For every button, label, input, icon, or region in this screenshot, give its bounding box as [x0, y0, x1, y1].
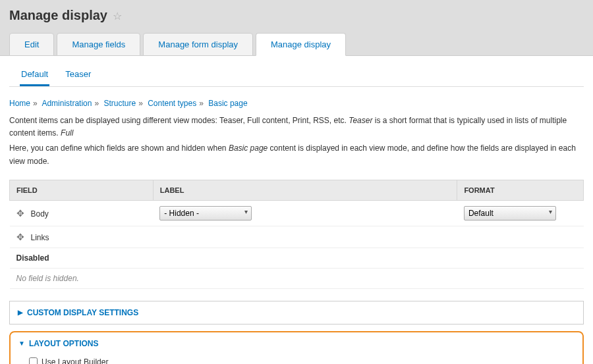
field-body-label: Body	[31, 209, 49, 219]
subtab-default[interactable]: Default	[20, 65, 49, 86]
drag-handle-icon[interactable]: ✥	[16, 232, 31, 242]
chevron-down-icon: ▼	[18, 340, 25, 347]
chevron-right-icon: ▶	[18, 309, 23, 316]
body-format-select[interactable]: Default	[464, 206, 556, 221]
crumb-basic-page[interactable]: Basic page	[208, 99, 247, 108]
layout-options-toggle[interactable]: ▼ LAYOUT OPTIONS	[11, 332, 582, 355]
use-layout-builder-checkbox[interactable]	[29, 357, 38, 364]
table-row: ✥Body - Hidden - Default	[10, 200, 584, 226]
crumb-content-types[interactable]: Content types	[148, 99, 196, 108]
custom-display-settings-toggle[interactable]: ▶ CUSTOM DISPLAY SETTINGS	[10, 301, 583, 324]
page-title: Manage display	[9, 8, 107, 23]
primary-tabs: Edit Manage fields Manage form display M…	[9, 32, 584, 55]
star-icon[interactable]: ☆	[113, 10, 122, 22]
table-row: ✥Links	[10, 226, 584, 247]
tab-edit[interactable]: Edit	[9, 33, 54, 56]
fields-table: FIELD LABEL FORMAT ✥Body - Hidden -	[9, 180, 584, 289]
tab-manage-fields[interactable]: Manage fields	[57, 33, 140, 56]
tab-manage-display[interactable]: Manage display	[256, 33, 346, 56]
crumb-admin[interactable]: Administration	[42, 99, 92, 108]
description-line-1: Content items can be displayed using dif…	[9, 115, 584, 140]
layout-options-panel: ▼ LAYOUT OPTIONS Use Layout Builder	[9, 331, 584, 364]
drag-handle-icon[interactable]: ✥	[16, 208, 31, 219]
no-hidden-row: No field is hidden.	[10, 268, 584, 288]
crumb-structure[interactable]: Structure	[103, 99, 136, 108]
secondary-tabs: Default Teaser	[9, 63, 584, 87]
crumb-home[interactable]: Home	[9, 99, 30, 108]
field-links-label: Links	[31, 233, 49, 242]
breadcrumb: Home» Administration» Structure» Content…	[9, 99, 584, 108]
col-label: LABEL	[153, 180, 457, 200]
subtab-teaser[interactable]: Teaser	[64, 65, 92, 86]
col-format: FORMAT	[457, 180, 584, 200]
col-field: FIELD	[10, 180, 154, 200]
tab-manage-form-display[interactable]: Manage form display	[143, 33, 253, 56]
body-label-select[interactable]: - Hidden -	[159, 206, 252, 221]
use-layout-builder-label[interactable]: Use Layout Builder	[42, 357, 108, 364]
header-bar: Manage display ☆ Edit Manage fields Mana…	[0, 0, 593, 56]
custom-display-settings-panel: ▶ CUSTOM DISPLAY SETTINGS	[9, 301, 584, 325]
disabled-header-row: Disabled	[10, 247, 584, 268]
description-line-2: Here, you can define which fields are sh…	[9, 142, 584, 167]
■ ■ ■ ■
--- WORK ORDER ---
Restate the material word for word, minus pictures.

--- RESPONSE TO THIS EXERCISE ---
For every button, label, input, icon, or region in this screenshot, give its bounding box as [x0, y0, x1, y1].
field-body-label: Body	[31, 209, 49, 219]
subtab-default[interactable]: Default	[20, 65, 49, 86]
drag-handle-icon[interactable]: ✥	[16, 232, 31, 242]
chevron-down-icon: ▼	[18, 340, 25, 347]
chevron-right-icon: ▶	[18, 309, 23, 316]
body-format-select[interactable]: Default	[464, 206, 556, 221]
crumb-basic-page[interactable]: Basic page	[208, 99, 247, 108]
layout-options-toggle[interactable]: ▼ LAYOUT OPTIONS	[11, 332, 582, 355]
use-layout-builder-checkbox[interactable]	[29, 357, 38, 364]
table-row: ✥Body - Hidden - Default	[10, 200, 584, 226]
crumb-content-types[interactable]: Content types	[148, 99, 196, 108]
custom-display-settings-toggle[interactable]: ▶ CUSTOM DISPLAY SETTINGS	[10, 301, 583, 324]
page-title: Manage display	[9, 8, 107, 23]
primary-tabs: Edit Manage fields Manage form display M…	[9, 32, 584, 55]
star-icon[interactable]: ☆	[113, 10, 122, 22]
table-row: ✥Links	[10, 226, 584, 247]
tab-edit[interactable]: Edit	[9, 33, 54, 56]
fields-table: FIELD LABEL FORMAT ✥Body - Hidden -	[9, 180, 584, 289]
tab-manage-fields[interactable]: Manage fields	[57, 33, 140, 56]
tab-manage-display[interactable]: Manage display	[256, 33, 346, 56]
crumb-admin[interactable]: Administration	[42, 99, 92, 108]
description-line-1: Content items can be displayed using dif…	[9, 115, 584, 140]
layout-options-panel: ▼ LAYOUT OPTIONS Use Layout Builder	[9, 331, 584, 364]
drag-handle-icon[interactable]: ✥	[16, 208, 31, 219]
no-hidden-row: No field is hidden.	[10, 268, 584, 288]
crumb-structure[interactable]: Structure	[103, 99, 136, 108]
secondary-tabs: Default Teaser	[9, 63, 584, 87]
crumb-home[interactable]: Home	[9, 99, 30, 108]
field-links-label: Links	[31, 233, 49, 242]
breadcrumb: Home» Administration» Structure» Content…	[9, 99, 584, 108]
col-label: LABEL	[153, 180, 457, 200]
subtab-teaser[interactable]: Teaser	[64, 65, 92, 86]
col-format: FORMAT	[457, 180, 584, 200]
col-field: FIELD	[10, 180, 154, 200]
tab-manage-form-display[interactable]: Manage form display	[143, 33, 253, 56]
body-label-select[interactable]: - Hidden -	[159, 206, 252, 221]
use-layout-builder-label[interactable]: Use Layout Builder	[42, 357, 108, 364]
header-bar: Manage display ☆ Edit Manage fields Mana…	[0, 0, 593, 56]
custom-display-settings-panel: ▶ CUSTOM DISPLAY SETTINGS	[9, 301, 584, 325]
disabled-header-row: Disabled	[10, 247, 584, 268]
description-line-2: Here, you can define which fields are sh…	[9, 142, 584, 167]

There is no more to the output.